■ **ACTION ITEM**: Where a line below carries the word "komplektai", include it in the count, then give the count alone.

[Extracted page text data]
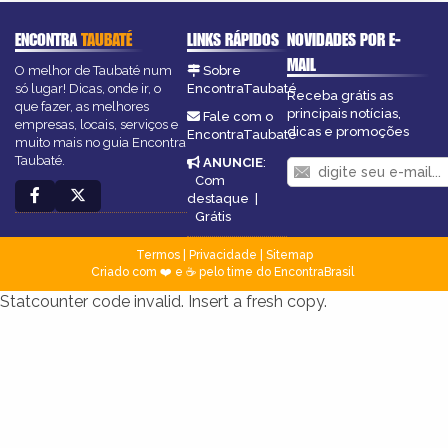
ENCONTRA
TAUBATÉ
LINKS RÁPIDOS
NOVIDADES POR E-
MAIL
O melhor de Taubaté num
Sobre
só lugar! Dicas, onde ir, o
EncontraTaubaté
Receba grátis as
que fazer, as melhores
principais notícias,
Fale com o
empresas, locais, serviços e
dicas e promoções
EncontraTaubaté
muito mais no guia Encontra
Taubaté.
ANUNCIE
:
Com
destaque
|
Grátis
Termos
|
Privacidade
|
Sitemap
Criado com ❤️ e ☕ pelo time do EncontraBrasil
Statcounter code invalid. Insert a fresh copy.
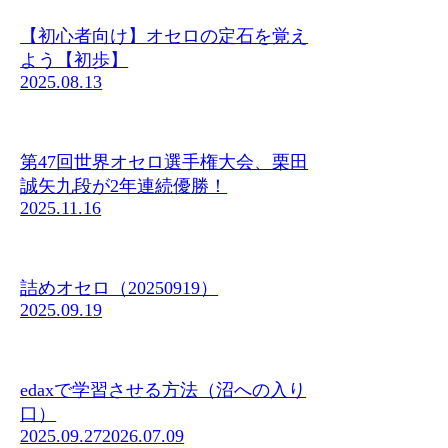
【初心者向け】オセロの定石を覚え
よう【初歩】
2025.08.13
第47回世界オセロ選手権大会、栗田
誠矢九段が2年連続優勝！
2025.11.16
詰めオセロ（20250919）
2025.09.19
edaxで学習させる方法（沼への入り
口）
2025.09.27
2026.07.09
---
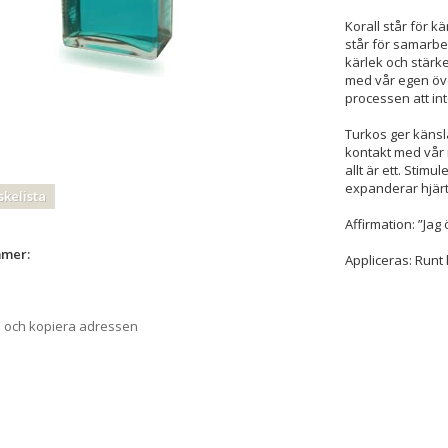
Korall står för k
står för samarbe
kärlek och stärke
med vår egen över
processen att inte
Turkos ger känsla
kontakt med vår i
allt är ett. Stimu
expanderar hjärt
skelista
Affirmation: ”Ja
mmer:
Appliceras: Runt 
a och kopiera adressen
...
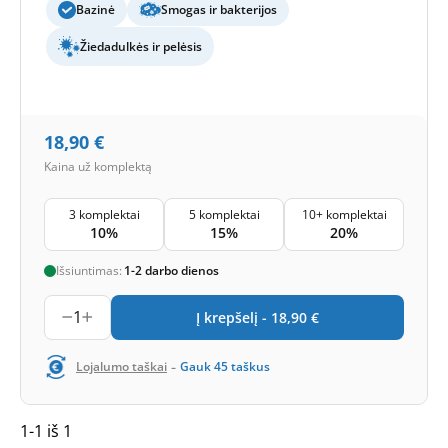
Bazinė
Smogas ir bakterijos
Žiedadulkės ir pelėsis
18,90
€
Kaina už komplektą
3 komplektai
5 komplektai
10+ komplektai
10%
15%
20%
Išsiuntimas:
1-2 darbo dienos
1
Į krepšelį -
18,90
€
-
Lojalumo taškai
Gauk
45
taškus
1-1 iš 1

■ **RESPONSE**: 3